Indeed they do! thank you. :victory:



Karnox said:


> I like it, everything looks good. Though one thing that strikes me is the wash. On the cloth and faces, it looks like chesnut ink and just stands out a bit much, I would try highlighting more if you like washes then mix them with water, cause its just too dark I think. Otherwise its looking pretty good.


Yeah a few of the models (or kinda majority of them) are painted pre-washes period, so they will be like you said, standing out a bit too much. I'll keep it in mind for future models however.


----------



## Orochi (Jan 28, 2009)

I envy anyone who can paint Skin in any way.

Well done.


----------



## forkmaster (Jan 2, 2010)

*Continuing with the last 3 squads of 2nd platoon, beginning with squad 541*:
















































*Heres comes the cursed squad 609, the Sergeant (which is a officers model but I consider him just a Sergeant) is pretty much the only thing Im saticefied about since I strip-painted him and repainted him over again*.
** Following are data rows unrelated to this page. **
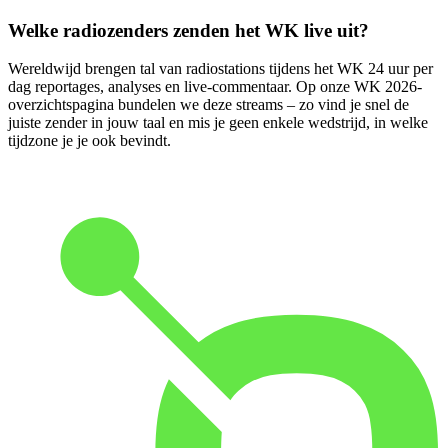
Welke radiozenders zenden het WK live uit?
Wereldwijd brengen tal van radiostations tijdens het WK 24 uur per
dag reportages, analyses en live-commentaar. Op onze WK 2026-
overzichtspagina bundelen we deze streams – zo vind je snel de
juiste zender in jouw taal en mis je geen enkele wedstrijd, in welke
tijdzone je je ook bevindt.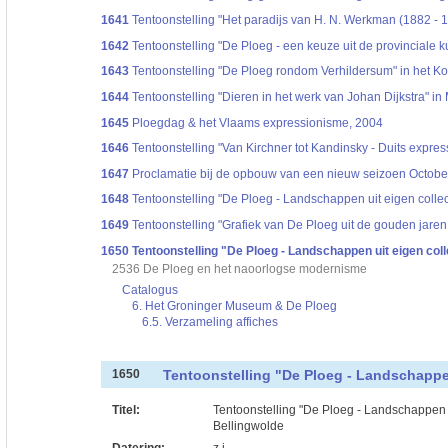
1641
Tentoonstelling "Het paradijs van H. N. Werkman (1882 - 194
1642
Tentoonstelling "De Ploeg - een keuze uit de provinciale
1643
Tentoonstelling "De Ploeg rondom Verhildersum" in het Ko
1644
Tentoonstelling "Dieren in het werk van Johan Dijkstra" 
1645
Ploegdag & het Vlaams expressionisme, 2004
1646
Tentoonstelling "Van Kirchner tot Kandinsky - Duits expre
1647
Proclamatie bij de opbouw van een nieuw seizoen October 
1648
Tentoonstelling "De Ploeg - Landschappen uit eigen collecti
1649
Tentoonstelling "Grafiek van De Ploeg uit de gouden jaren 
1650
Tentoonstelling "De Ploeg - Landschappen uit eigen collec
2536 De Ploeg en het naoorlogse modernisme
Catalogus
6. Het Groninger Museum & De Ploeg
6.5. Verzameling affiches
Tentoonstelling "De Ploeg - Landschappen u
1650
Titel:
Tentoonstelling "De Ploeg - Landschappen 
Bellingwolde
Datering
:
z.j.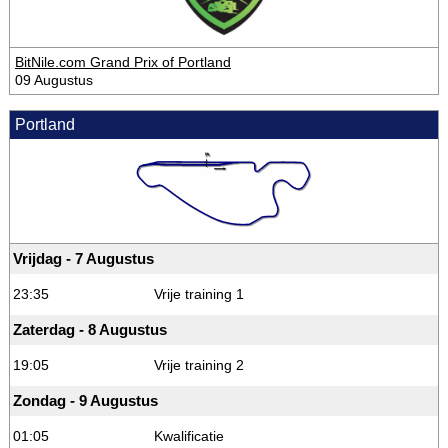
BitNile.com Grand Prix of Portland
09 Augustus
Portland
Vrijdag - 7 Augustus
23:35
Vrije training 1
Zaterdag - 8 Augustus
19:05
Vrije training 2
Zondag - 9 Augustus
01:05
Kwalificatie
*These 5 are fill-outs from a starter-package consisting of 5 Guardsmen. You can individualize them as they come in one way. All you can do is glue them to the base and their weapons*.
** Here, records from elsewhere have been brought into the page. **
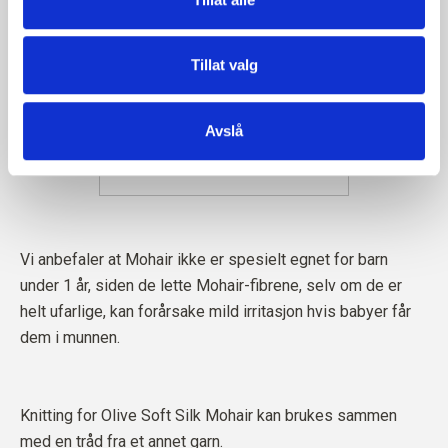
Tillat valg
Avslå
Vi anbefaler at Mohair ikke er spesielt egnet for barn
under 1 år, siden de lette Mohair-fibrene, selv om de er
helt ufarlige, kan forårsake mild irritasjon hvis babyer får
dem i munnen.
Knitting for Olive Soft Silk Mohair kan brukes sammen
med en tråd fra et annet garn.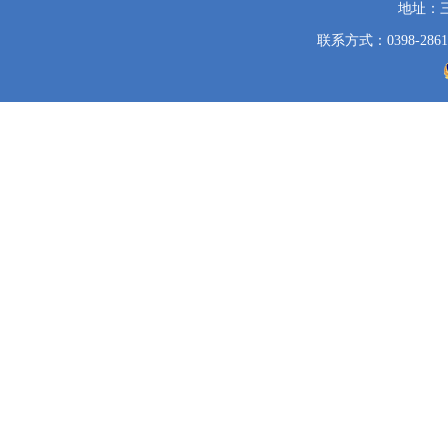
地址：
联系方式：0398-2861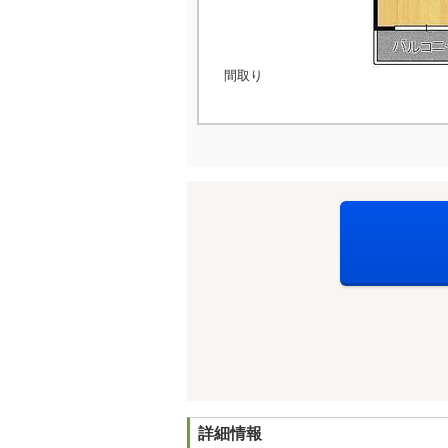
間取り
詳細情報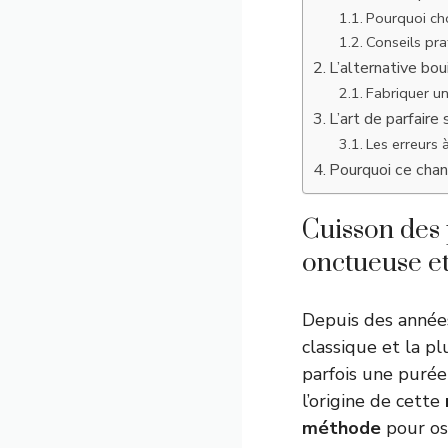
Pourquoi cho
Conseils pra
L’alternative bou
Fabriquer u
L’art de parfaire
Les erreurs 
Pourquoi ce chan
Cuisson des 
onctueuse et
Depuis des années
classique et la p
parfois une puré
l’origine de cette
méthode
pour ose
*And last the heavy weapons attached to 2nd platoon, coming in with mortars. Those Im actually proud of.*


----------



## forkmaster (Jan 2, 2010)

Orochi said:


> I envy anyone who can paint Skin in any way.
> 
> Well done.


Thank you!  Yeah, skinn is among the hardest things to get right I think.


----------



## piemaster (Oct 9, 2009)

This is a nicely painted army. I bet it looks good lined up all ready to get shot up and dish it out a bit. I really like the face on your master of ordnance. The gold trim on your dudes is done really well too.


----------



## Karnox (Feb 27, 2010)

Orochi said:


> I envy anyone who can paint Skin in any way.
> 
> Well done.


Its really not that difficult. I just give skin a basecoat of brown, usually bestial brown, then dwarf flesh over that, and drybrush of elf flesh. And for my paler men I use brown, then kahaki over that then a drybrush mix of kahaki and skull white. Also the sepia foundation wash is really good mixed with some water.
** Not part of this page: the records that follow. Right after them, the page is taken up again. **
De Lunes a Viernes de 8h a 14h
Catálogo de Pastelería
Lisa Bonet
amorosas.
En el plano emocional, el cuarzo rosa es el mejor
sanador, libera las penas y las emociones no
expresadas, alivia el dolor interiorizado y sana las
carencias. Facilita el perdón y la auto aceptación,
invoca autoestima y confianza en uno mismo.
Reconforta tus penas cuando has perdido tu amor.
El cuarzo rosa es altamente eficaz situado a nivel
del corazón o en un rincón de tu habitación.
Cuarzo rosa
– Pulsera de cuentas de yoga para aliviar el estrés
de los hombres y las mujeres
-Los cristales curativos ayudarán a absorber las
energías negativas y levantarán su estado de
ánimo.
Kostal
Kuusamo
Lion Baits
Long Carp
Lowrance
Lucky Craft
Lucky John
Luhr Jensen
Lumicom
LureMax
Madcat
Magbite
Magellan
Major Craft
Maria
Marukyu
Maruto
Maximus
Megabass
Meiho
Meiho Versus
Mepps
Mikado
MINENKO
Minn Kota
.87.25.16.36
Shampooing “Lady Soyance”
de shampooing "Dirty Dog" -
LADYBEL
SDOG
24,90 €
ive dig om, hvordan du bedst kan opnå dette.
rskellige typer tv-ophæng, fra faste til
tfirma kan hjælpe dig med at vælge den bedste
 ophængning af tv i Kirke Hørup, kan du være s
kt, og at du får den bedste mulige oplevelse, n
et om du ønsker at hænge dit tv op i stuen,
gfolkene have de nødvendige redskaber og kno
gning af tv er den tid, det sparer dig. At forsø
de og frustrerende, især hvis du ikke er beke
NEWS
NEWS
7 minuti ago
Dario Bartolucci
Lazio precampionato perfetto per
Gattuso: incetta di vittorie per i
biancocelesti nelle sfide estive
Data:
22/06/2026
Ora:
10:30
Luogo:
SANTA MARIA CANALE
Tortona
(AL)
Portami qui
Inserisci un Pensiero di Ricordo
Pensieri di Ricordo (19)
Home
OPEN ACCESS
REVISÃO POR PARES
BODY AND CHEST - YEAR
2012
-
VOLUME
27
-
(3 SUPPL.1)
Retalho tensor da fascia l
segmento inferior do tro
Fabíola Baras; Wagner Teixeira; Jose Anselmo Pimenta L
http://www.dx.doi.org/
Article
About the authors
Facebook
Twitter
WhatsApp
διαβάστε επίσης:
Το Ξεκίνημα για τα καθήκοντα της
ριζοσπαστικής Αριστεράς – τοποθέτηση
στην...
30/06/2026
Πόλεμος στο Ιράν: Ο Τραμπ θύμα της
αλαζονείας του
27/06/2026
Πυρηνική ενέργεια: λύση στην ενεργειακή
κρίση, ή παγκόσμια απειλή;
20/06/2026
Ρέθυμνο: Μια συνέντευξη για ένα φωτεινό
Now eyes are a real bugger, I either get a good black pupil, or I either cock it up or give them 2 lazy eyes XD


----------



## forkmaster (Jan 2, 2010)

Karnox said:


> Its really not that difficult. I just give skin a basecoat of brown, usually bestial brown, then dwarf flesh over that, and drybrush of elf flesh. And for my paler men I use brown, then kahaki over that then a drybrush mix of kahaki and skull white. Also the sepia foundation wash is really good mixed with some water.
> 
> Now eyes are a real bugger, I either get a good black pupil, or I either cock it up or give them 2 lazy eyes XD


Oh I dont even try to make eyes anymore! I did when I was younger, but it they looked really weird then. So I thought "hey screw that. I'll make them without eyes."


----------



## Karnox (Feb 27, 2010)

hahaha yeah you really need a steady hand for eyes, that or a magnifing glass. I dont know how some people can do an eye, iris and pupil perfectly!


----------



## forkmaster (Jan 2, 2010)

piemaster said:


> This is a nicely painted army. I bet it looks good lined up all ready to get shot up and dish it out a bit. I really like the face on your master of ordnance. The gold trim on your dudes is done really well too.


Thank you, Ill make the last pcitures of the entire army all together later! I like your Traitor Guard as well, was in here to check on the Blood Pact! 



Karnox said:


> hahaha yeah you really need a steady hand for eyes, that or a magnifing glass. I dont know how some people can do an eye, iris and pupil perfectly!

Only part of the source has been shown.